# Salesman twisted my arm



## cruzthepug (Mar 16, 2008)

Went to the range/gun shop today to try out my new FN FNP9. I've kinda been looking for a 3" 1911 but didn't wanted to spend too much for it so I thought the Springfield would fit my price range. Got to look at a Springfield today and like I read in another post, I didn't like the GI sights. After some fondling of several different models the Kimber came out of the case and once I got it in my hands I didn't want to give it back. They had it marked $839 which is a good price but more than I wanted to spend. Although I hate selling/trading guns, I had a S&W Sigma I never have really liked so I asked if they would trade. After it was all said and done I got what I paid for the Sigma on the trade, they knocked off $20, added an extra mag, threw in a box of Blazer Brass and free range time. It was just too good to pass up :mrgreen:

Kimber Ultra Carry II Stainless


----------



## buck32 (May 26, 2008)

Very nice!


----------



## not_possible (Sep 21, 2007)

sounds like a good deal to me. i've been thinking about and wanting a 3" 1911 here lately, but i have to get through a few others on my list first.


----------



## DevilsJohnson (Oct 21, 2007)

Sounds like a pretty good deal. I hope your new friend gives you a long time of reliable service.:smt023


----------



## bdp2000 (Apr 22, 2008)

Sure is purdy!
:smt023


----------



## ProjectCamaro (Dec 12, 2008)

Congratulations.

My Kimber is by far my favorite gun.


----------



## Dsig1 (Dec 23, 2007)

In the words of Jeff Spicoli....."Awesome; totally awesome!!!"


----------



## ratrodfink (Dec 29, 2008)

I bought the same gun today after being in the store for around an hour.


----------



## Dynamik1 (Dec 23, 2007)

Very nice deal!
I always hear about people who regret their trades, but I really dont think you will regret getting rid of the Sigma for this beautiful Kimber!

Enjoy!


----------



## cruzthepug (Mar 16, 2008)

Dynamik1 said:


> Very nice deal!
> I always hear about people who regret their trades, but I really dont think you will regret getting rid of the Sigma for this beautiful Kimber!
> 
> Enjoy!


I'm sure there will be no regrets.
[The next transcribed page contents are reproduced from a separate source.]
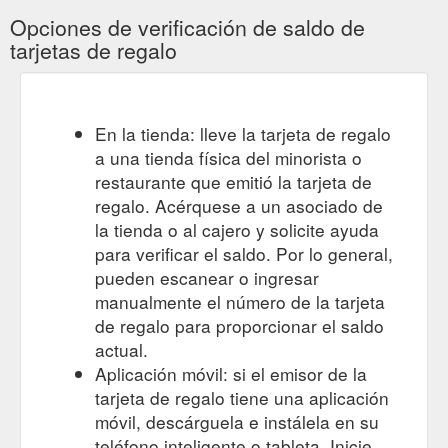
Opciones de verificación de saldo de
tarjetas de regalo
En la tienda: lleve la tarjeta de regalo
a una tienda física del minorista o
restaurante que emitió la tarjeta de
regalo. Acérquese a un asociado de
la tienda o al cajero y solicite ayuda
para verificar el saldo. Por lo general,
pueden escanear o ingresar
manualmente el número de la tarjeta
de regalo para proporcionar el saldo
actual.
Aplicación móvil: si el emisor de la
tarjeta de regalo tiene una aplicación
móvil, descárguela e instálela en su
teléfono inteligente o tableta. Inicie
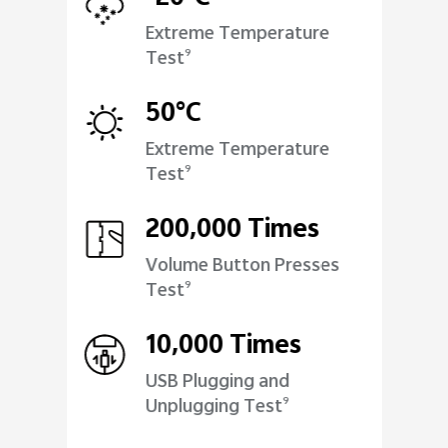
Extreme Temperature
Test
9
50°C
Extreme Temperature
Test
9
200,000 Times
Volume Button Presses
Test
9
10,000 Times
USB Plugging and
Unplugging Test
9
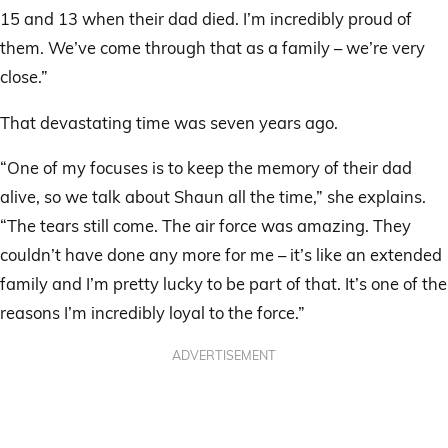
15 and 13 when their dad died. I’m incredibly proud of
them. We’ve come through that as a family – we’re very
close.”
That devastating time was seven years ago.
“One of my focuses is to keep the memory of their dad
alive, so we talk about Shaun all the time,” she explains.
“The tears still come. The air force was amazing. They
couldn’t have done any more for me – it’s like an extended
family and I’m pretty lucky to be part of that. It’s one of the
reasons I’m incredibly loyal to the force.”
ADVERTISEMENT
I'm sure the Sigma has it's place in the gun ranks but for me it wasn't that fun to shoot. The accuracy was all over the place and it's was just frustrating trying to figure it out. The little Kimber was dead on right out of the box, just like my full size Kimber :mrgreen:


----------



## Ricardokid (Nov 26, 2008)

Great looking gun! Congrats!:smt071


----------



## tekhead1219 (May 16, 2008)

Sounds like a very good deal, especially if you got what you paid for the Sigma. Congrats on the purchase and the wheelin', dealin' !!:smt023


----------



## bigben09 (Dec 23, 2008)

nice I am thinking about going with a Kimber. I really like the feel.


----------



## cruzthepug (Mar 16, 2008)

bigben09 said:


> nice I am thinking about going with a Kimber. I really like the feel.


Don't think you can go wrong with one. Both my Kimbers were excellent shooters right out of the box, and are only getting better.


----------